Naulila foi um tremendo desastre e uma vergonha para Portugal. Por vários motivos, um deles este, insuportável pelos militares: um oficial barbeava-se em frente do espelho, em cuecas, quando foi abatido pelos alemães. Mais geral motivo para humilhação foi a despreparação do nosso Exército, habituado a pelejar contra povos sublevados de África que pouco mais teriam que arcos e flechas. Na expectativa de batalhas afins, os portugueses foram apanhados de surpresa com um exército armado com o que de mais sofisticado existia na época e verificou-se um autêntico massacre, pontuado por pavorosas cenas, como a narrada por Sarmento Pimentel da sua chegada a Naulila: os corpos dos soldados, mal enterrados, tinham sido desenterrados pelo vento, e mais não adianto.

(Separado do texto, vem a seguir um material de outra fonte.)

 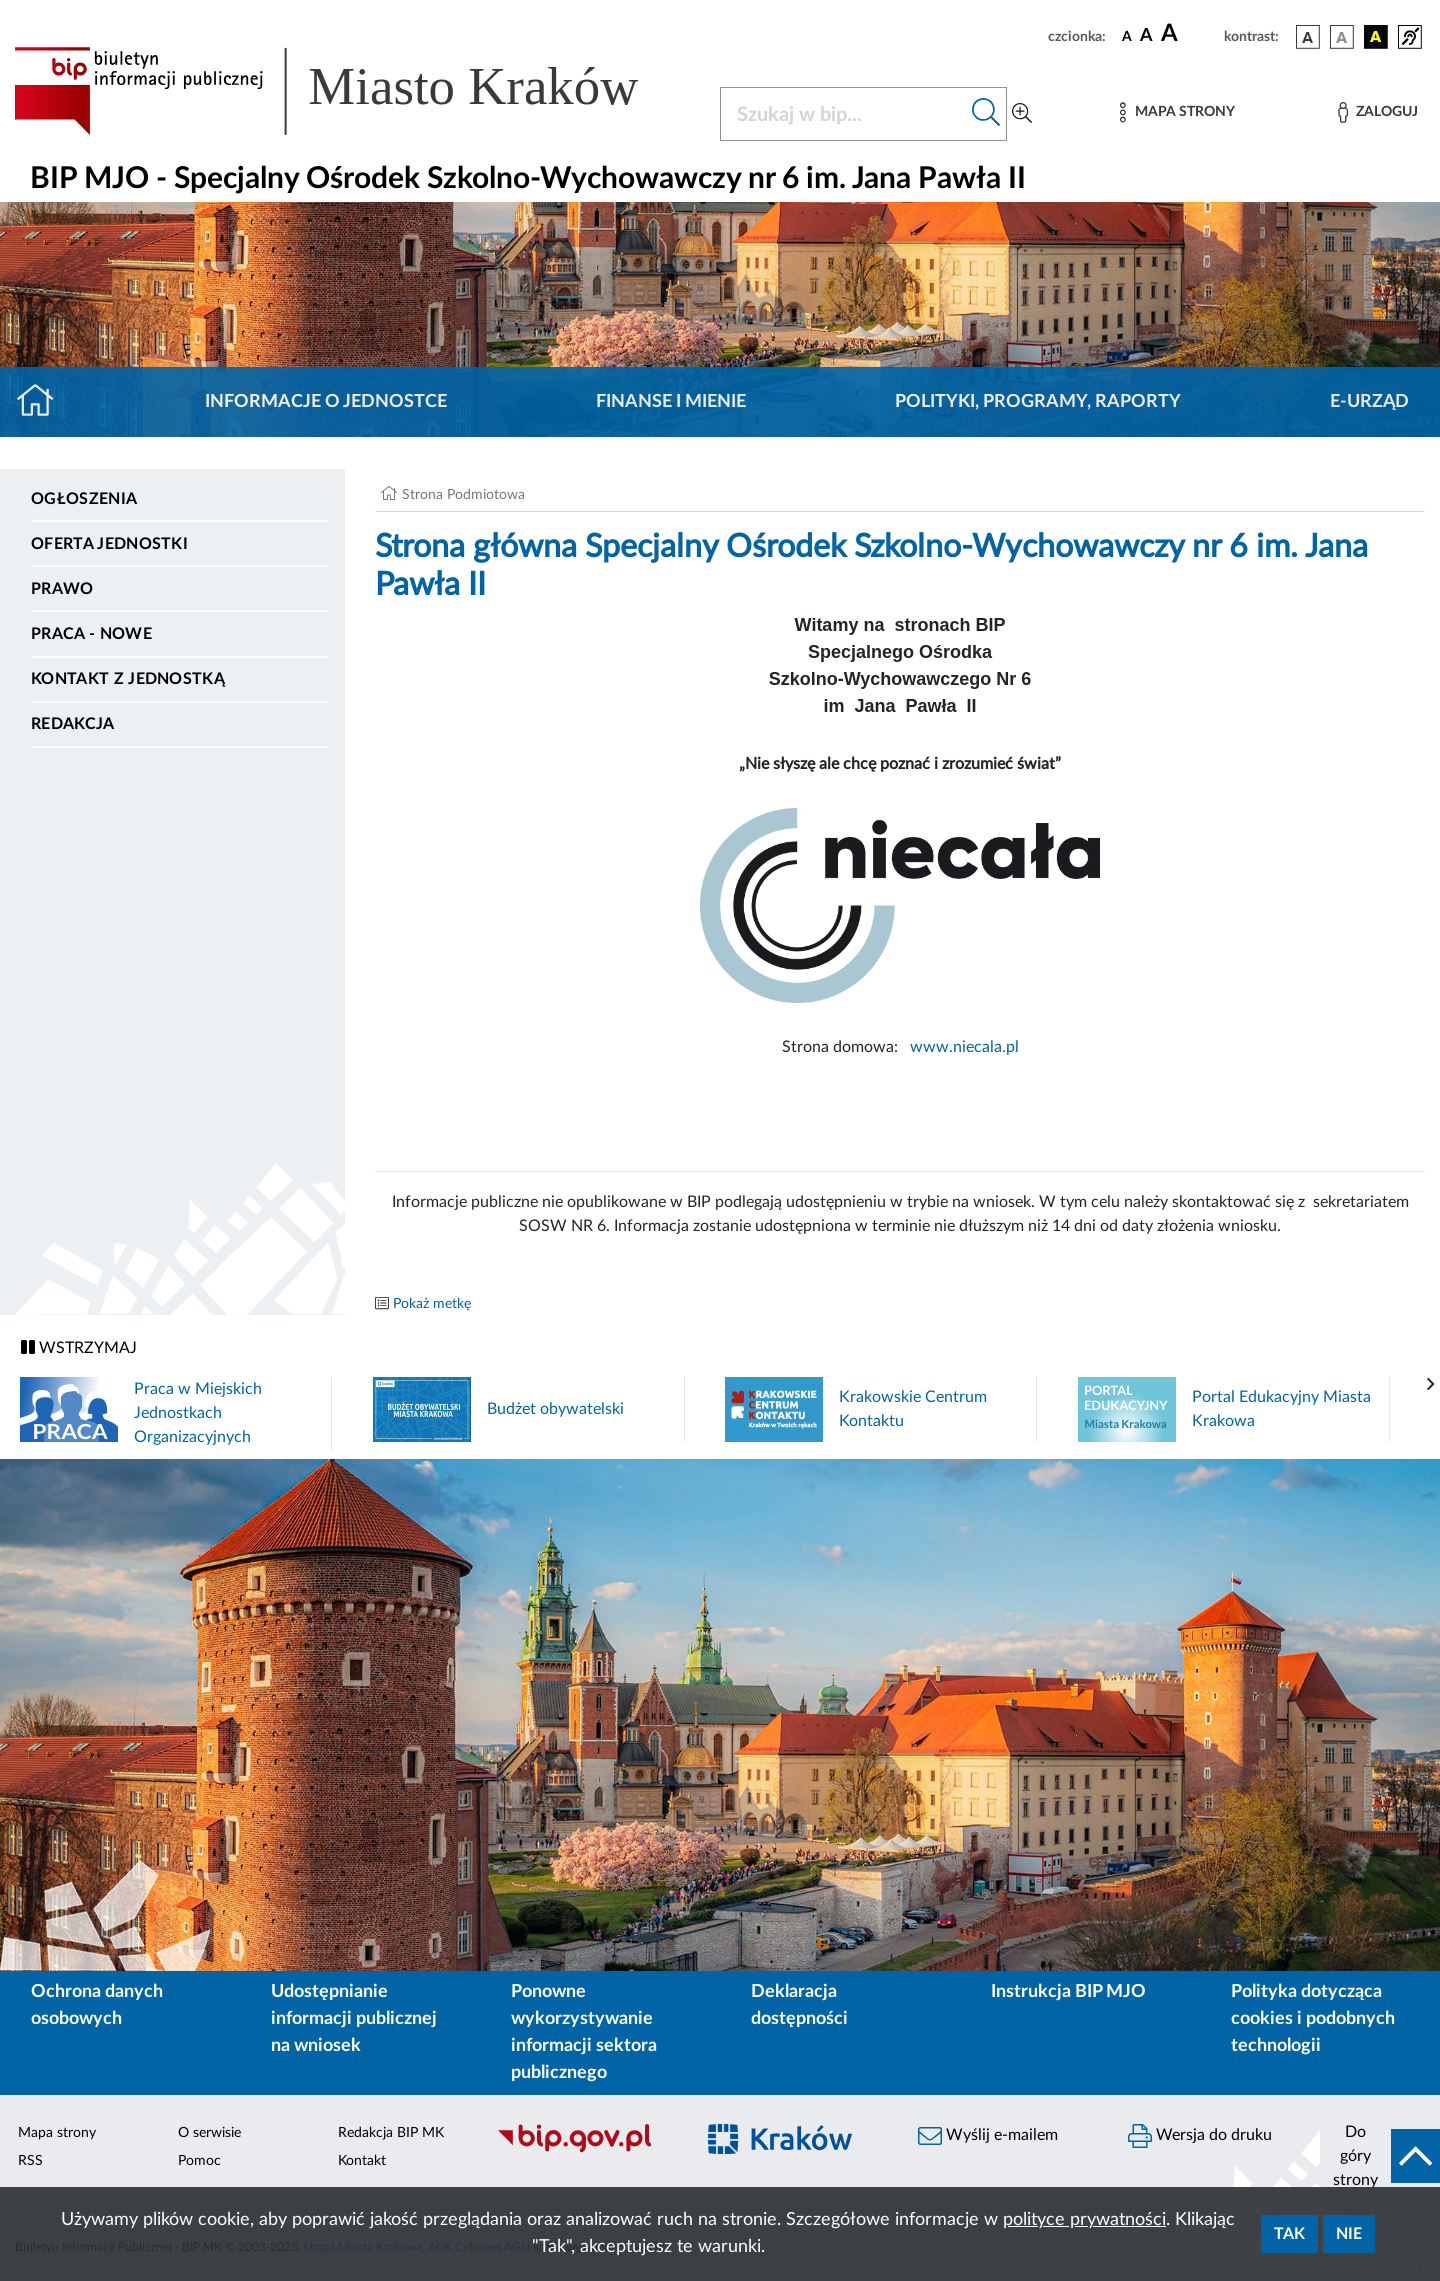 I want to click on [czcionka duża], so click(x=1189, y=34).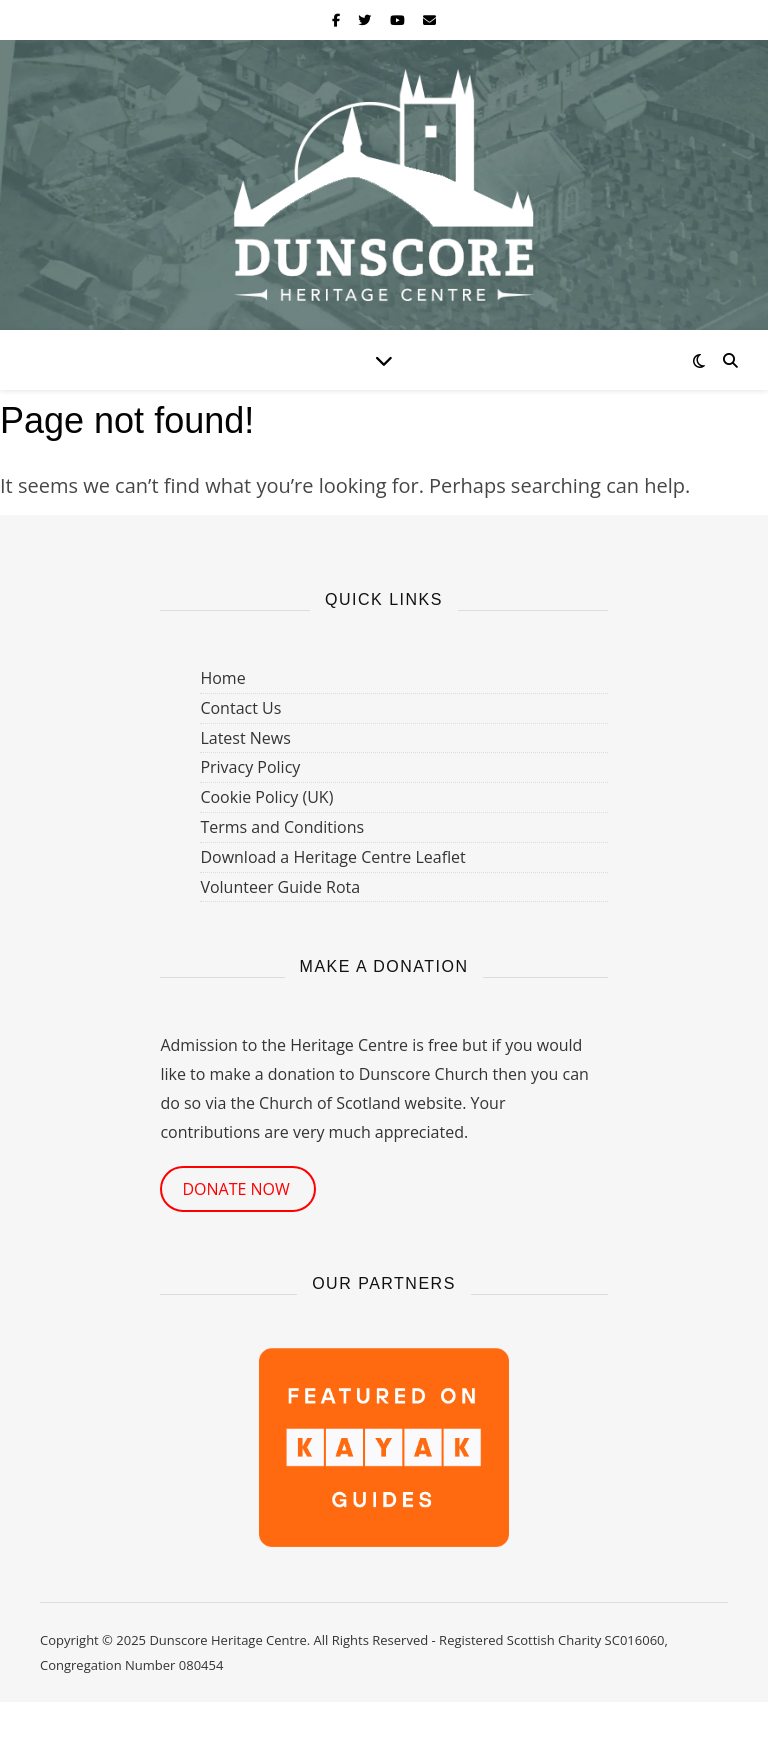 This screenshot has height=1753, width=768. I want to click on Contact Us, so click(240, 708).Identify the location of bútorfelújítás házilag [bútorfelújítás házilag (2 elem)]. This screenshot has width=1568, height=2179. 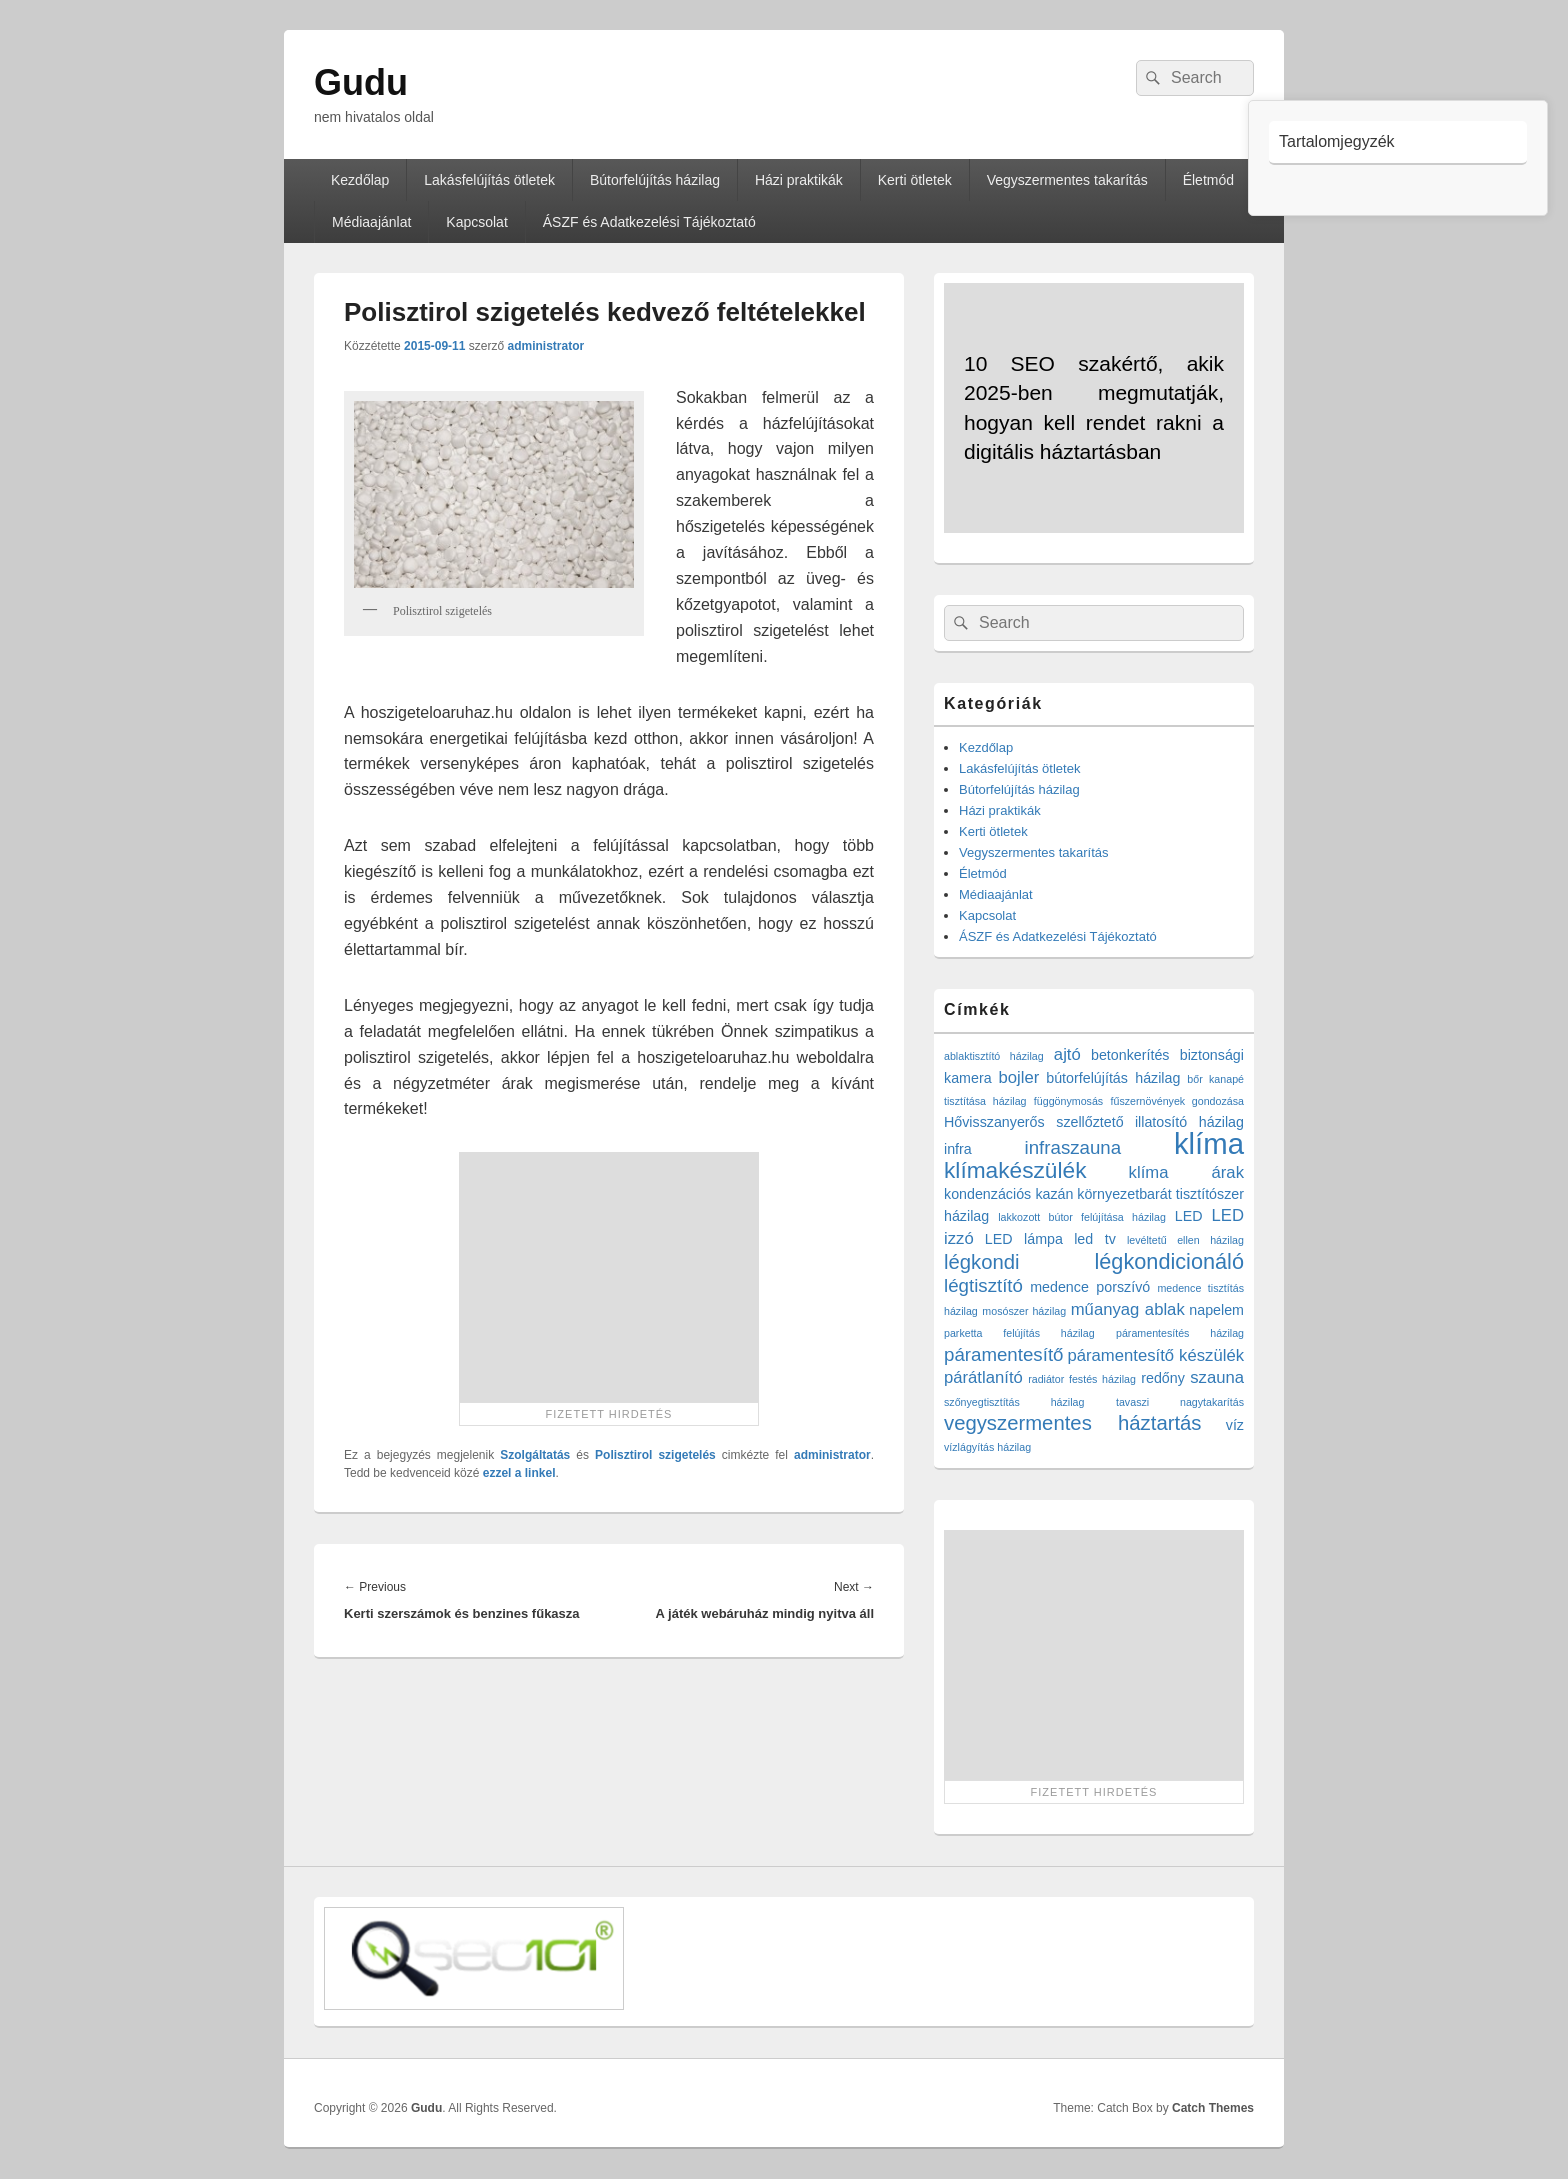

Sarmento Pimentel não participou destes confrontos atrozes com os alemães, chegou depois deles. Ele participou numa segunda leva militar, sob o comando do General Pereira d’Eça, e foi incumbido, na qualidade de Comandante dos Auxiliares Boers, de sucessivas missões de reconhecimento, mesmo em território da Damara, isto é, do sudoeste africano ocupado pela Alemanha e em regiões sublevadas. Além disso, já o sabemos, tomou parte nos destacamentos de Dongoena, Naulila e Ngiva. As ordens recebidas para reocupação das posições exigiam medidas drásticas, difíceis hoje de comentar, ao menos por mim, mesmo com o argumento de que certas populações indígenas continuavam insubmissas. Pelos relatórios do então alferes Sarmento Pimentel, integrados pelo General Pereira d’Eça no seu próprio relatório, «Campanha do Sul de Angola em 1915», vemos que ele cumpriu ordens como a de “Cair sôbre a Dongoena, razeando a região entre o forte da Dongoena e o Humbe”. Chegaram a abater seiscentos numa dessas razias.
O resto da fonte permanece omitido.